For now, this is just mud. That holds my future food. And makes me feel like that little seed. A small part of the change. In a world I love so much.
hAAthi says
Good on you! I think there is just one way to go for us paranoid label readers. Grow your own food. As ridiculous as that probably sounds, I think the world needs more of it. Fight back those stupid giant corporations.
egeedee says
You love label-reading too? Yes! I’m not crazy then. I wish I had a house with a garden but those things cost money and we have none yet.
hAAthi says
I hear your pain. Apart form no house with garden, and no money to get one, I also have zilch ability to “grow” and care for anything.. anything i touch, dies.
gotasté says
Me too!
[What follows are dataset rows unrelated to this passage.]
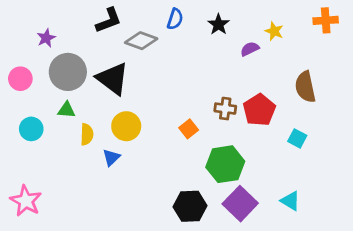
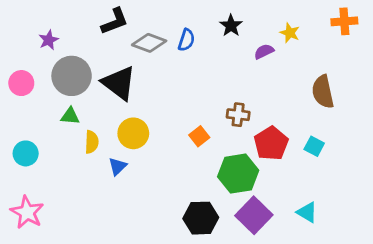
blue semicircle: (175, 19) -> (186, 40), moved
red pentagon: (259, 110) -> (271, 143), moved
cyan circle: (31, 129) -> (26, 153), moved

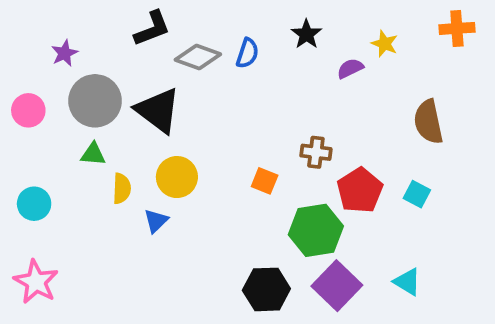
orange square: (199, 136) -> (265, 181), turned -30

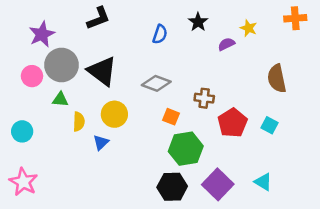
purple star: (65, 53) -> (42, 34), size x1.5
gray diamond: (198, 57) -> (156, 83), moved
pink circle: (28, 110) -> (32, 76), moved
green hexagon: (316, 230) -> (186, 149), moved

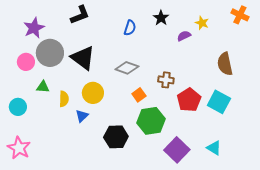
orange cross: (295, 18) -> (240, 15), turned 30
green triangle: (60, 99) -> (43, 87), moved
orange square: (171, 117) -> (139, 95), turned 32
cyan square: (269, 125) -> (219, 102), size x1.6
black hexagon: (172, 187) -> (116, 137), moved

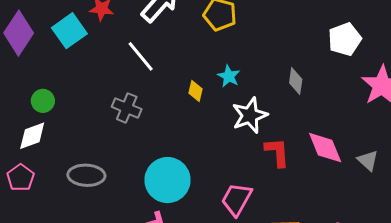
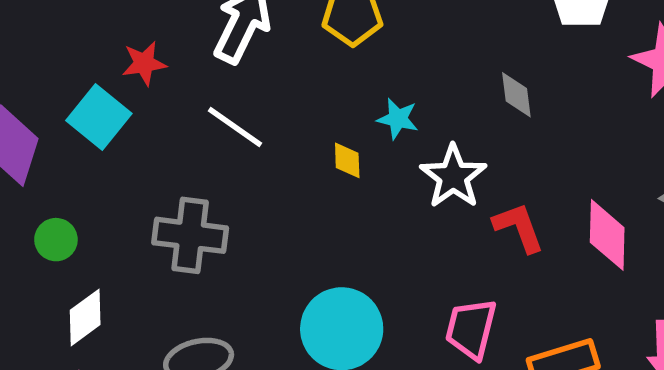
green circle: (43, 101) -> (56, 240), moved
gray cross: (127, 108) -> (190, 235), moved, size x1.4
pink diamond: (325, 148) -> (607, 235), moved, turned 39

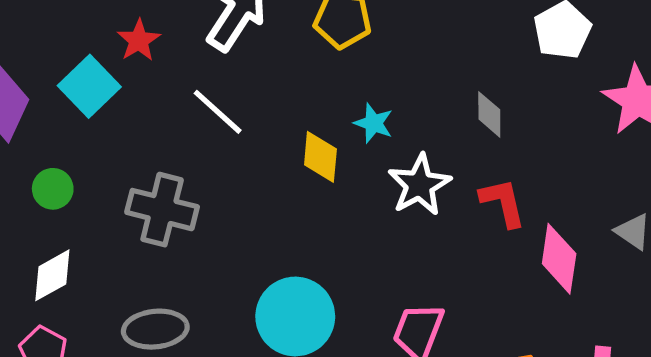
red star: (144, 63) -> (139, 40), turned -30
yellow diamond: (347, 160) -> (320, 157), size x1.4
red L-shape: (519, 227) -> (503, 202), moved
green circle: (56, 240) -> (53, 189), moved

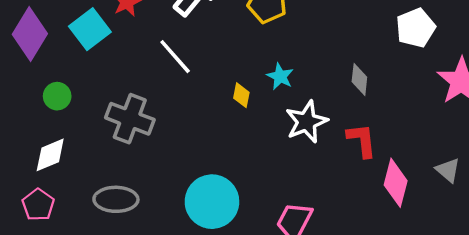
yellow diamond: (320, 157) -> (241, 95), size x0.7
I am keeping my fingers crossed for the new basil seeds that I have just sowed.
egeedee says
You’ll do well. Just sing some songs to them from time to time.
chronicworrier says
What a beautiful, beautiful post! Hello from a fellow paranoid label reader, and want-to-grow-my-own-food wisher. I’d love to send you a postcard from Singapore, and a few arbi leaves (that was my only successful attempt at growing any food at all, but if I did the package would probably not reach you). Oh, when I first glanced at the image I actually thought it was chocolate in moulds. Odd, eh?
egeedee says
It does look like chocolate! But it’s mud and the seeds need to germinate already. I’ll take a postcard because I don’t know about those poor arbi leaves. I can add the postcard to my collection. My email address is on the “About” page. Send me an email and I’ll send you my address. Thank you kind person.